Tabular data with multiple output classes

(Phil Lynch) #1

I have a dataframe with multiple target columns as categories.

Dtypes:

tar_0    category
tar_1    category
tar_2    category
dtype: object

Example .head(3):

tar_0 tar_1 tar_2
0 2 4 7
1 3 4 6
2 1 4 8

I can’t seem to get the datablock api to work with this setup using .label_from_df(cols=tar_cols). Is it currently possible or do I have to use another approach?

Thanks

2 Likes

#2

Since this is multilabel (with always three labels from what you show), you should just your data frame to have all your targets in one column, with the different labels separated by a space (or any delimiter you like). This way, you can use the data block API with label_delim='...' in your call.

2 Likes

(WG) #3

But I don’t think this is really a multi-label problem since he isn’t trying to predict just 1 or 0 for each column … it looks more like he’s trying to solve multiple multi-classification problems at the same time. I’m not sure if fastai handles that scenario out-of-the-box.

One idea, is to turn this into a regression problem which I think would work.

0 Likes

(Phil Lynch) #4

I’m trying to model the top 3 positions of a jai alai match. The classes are for the player/team that gets in 1st/2nd/3rd position.

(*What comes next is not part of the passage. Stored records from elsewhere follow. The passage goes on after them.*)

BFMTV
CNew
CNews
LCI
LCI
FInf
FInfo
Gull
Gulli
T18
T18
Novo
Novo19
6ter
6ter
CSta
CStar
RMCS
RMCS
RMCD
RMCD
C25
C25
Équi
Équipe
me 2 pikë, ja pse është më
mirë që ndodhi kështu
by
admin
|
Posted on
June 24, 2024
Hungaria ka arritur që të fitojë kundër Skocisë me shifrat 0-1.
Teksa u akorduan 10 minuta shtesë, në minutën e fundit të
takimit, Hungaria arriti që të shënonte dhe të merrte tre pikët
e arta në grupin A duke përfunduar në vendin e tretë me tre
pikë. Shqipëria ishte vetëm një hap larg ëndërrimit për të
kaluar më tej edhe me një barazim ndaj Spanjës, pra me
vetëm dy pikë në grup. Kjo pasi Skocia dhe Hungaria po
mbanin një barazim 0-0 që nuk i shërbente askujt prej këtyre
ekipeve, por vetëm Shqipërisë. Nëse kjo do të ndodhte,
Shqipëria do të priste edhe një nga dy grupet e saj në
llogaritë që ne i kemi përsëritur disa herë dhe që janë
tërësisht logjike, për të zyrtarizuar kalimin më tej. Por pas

In jai alai, the positions that place (top 3) have some interdependencies based on how the games play out since they play in an order.

I’m testing a few different approaches with the targets:

  • the combination of top 3 positions as a single class (order doesn’t matter), output of bs*56 (# of class combinations)
  • binary indicators for each position placing in top 3, output of bs*8 (# of teams) with BCEWithLogitsLoss
  • class foreach of the top 3 in each position, output of bs38 (# of top spots * # of positions)

I got the first two so far, but haven’t been able to do the 3rd with the data block yet. I’m not familiar enough with the api to figure it out at the moment, but can do with a can do manual data class/bunch.

0 Likes

(WG) #5

Can you describe how many columns you are trying to predict and the range for each column?

You have three listed above but I’m not sure if there are only three and what the range is for each.

0 Likes

(Phil Lynch) #6

Just 3 columns (1st, 2nd, and 3rd place), with each having 8 classes (# of teams)

0 Likes

(WG) #7

Yah, I’m not sure if the framework supports this right out of the box (we’ll see what Sylvain says).

I have seen folks doing something similar by defining it as a regression problem vs. a classification problem. Something to consider.

0 Likes

(Phil Lynch) #8

I don’t think doing a regression problem makes sense since its the team numbers 1-8. I’ll try it though since the network might just be able to figure it out if I give it enough layers.

0 Likes

#9

There is no ItemList type in fastai that matches your need so you will need to write your own. Note that you’ll also need to adapt your model to return 3 by 8 probs and write a custom loss function.

0 Likes

(Phil Lynch) #10

That what I figured when I needed the extra dimension. Thanks for your help, I’ll post what I come up with when I write it.

0 Likes

(Edward Atkins) #11

@pl3 Did you ever make progress on this?

0 Likes

(Phil Lynch) #12

It’s been awhile since I looked at this code, but I tried a few ways to model the target variable, but never like the 3rd bullet I had commented on above. Here’s what I had:

# individual tri box cat
# tar_cols = ['ID_exa_box']
tar_cols = ['ID_tri_box']
out_sz = len(win_cats['tri'])

# each position in box
# tar_cols = ['tri_box']
# tar_cols = ['ID_exa_box_0','ID_exa_box_1']
# tar_cols = ['ID_tri_box_0','ID_tri_box_1','ID_tri_box_2']
# out_sz = 3 * len(win_cats['pos'])

# each position indicator
# tar_cols = [f'exa_box_{i}_ind' for i in range(1,9)]
# tar_cols = [f'tri_box_{i}_ind' for i in range(1,9)]
# out_sz = len(win_cats['pos'])

I was testing 3 target variable approaches, on exacta box (top 2 spots any order) and trifecta box (top 3 spots any order). I created the columns for all approaches in the dataframe, then was running the code, testing each block of code.

The first block of code was an ID variable for the combination (e.g. 123=0, 124=1, etc.).

The second block was setting the the ID of the lowest numbered team in the box for each position (e.g. 124=0 1 3.)

The last chunk, I set a binary flag for each team that is 1 if they placed in the box.

With this approach I was able to use the datablock api:

data = (TabularList
        .from_df(df_trn, cat_names=inp_cols)
        .split_by_idxs(idx_trn, idx_val)
        .label_from_df(cols=tar_cols)
        .add_test(test)
        .databunch(bs=32)
       )

This seemed to worked, but never got great results. I never spent much more time on it though.

0 Likes